Records from a collection
=======

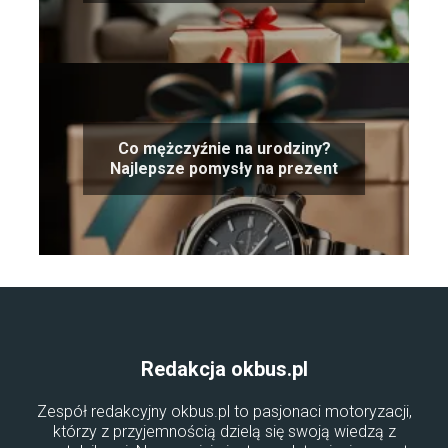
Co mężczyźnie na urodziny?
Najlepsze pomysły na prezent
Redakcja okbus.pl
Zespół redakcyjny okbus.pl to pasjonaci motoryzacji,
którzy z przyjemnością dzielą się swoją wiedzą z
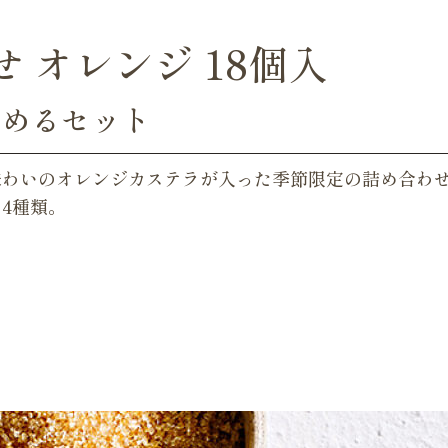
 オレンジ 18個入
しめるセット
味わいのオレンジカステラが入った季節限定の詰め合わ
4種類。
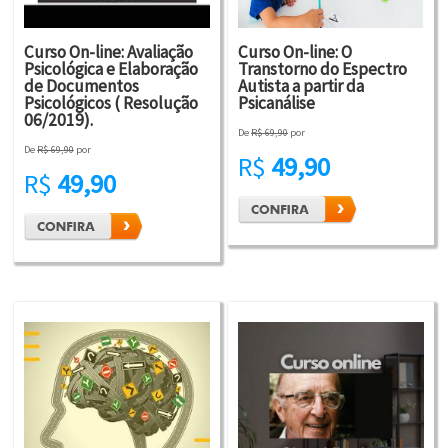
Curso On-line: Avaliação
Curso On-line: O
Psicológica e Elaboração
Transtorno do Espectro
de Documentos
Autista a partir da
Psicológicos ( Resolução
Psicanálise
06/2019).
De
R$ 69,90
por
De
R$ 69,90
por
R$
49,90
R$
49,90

=======

Provide the count, and nothing else, of lines in the data above where the word "Curso" occurs.

2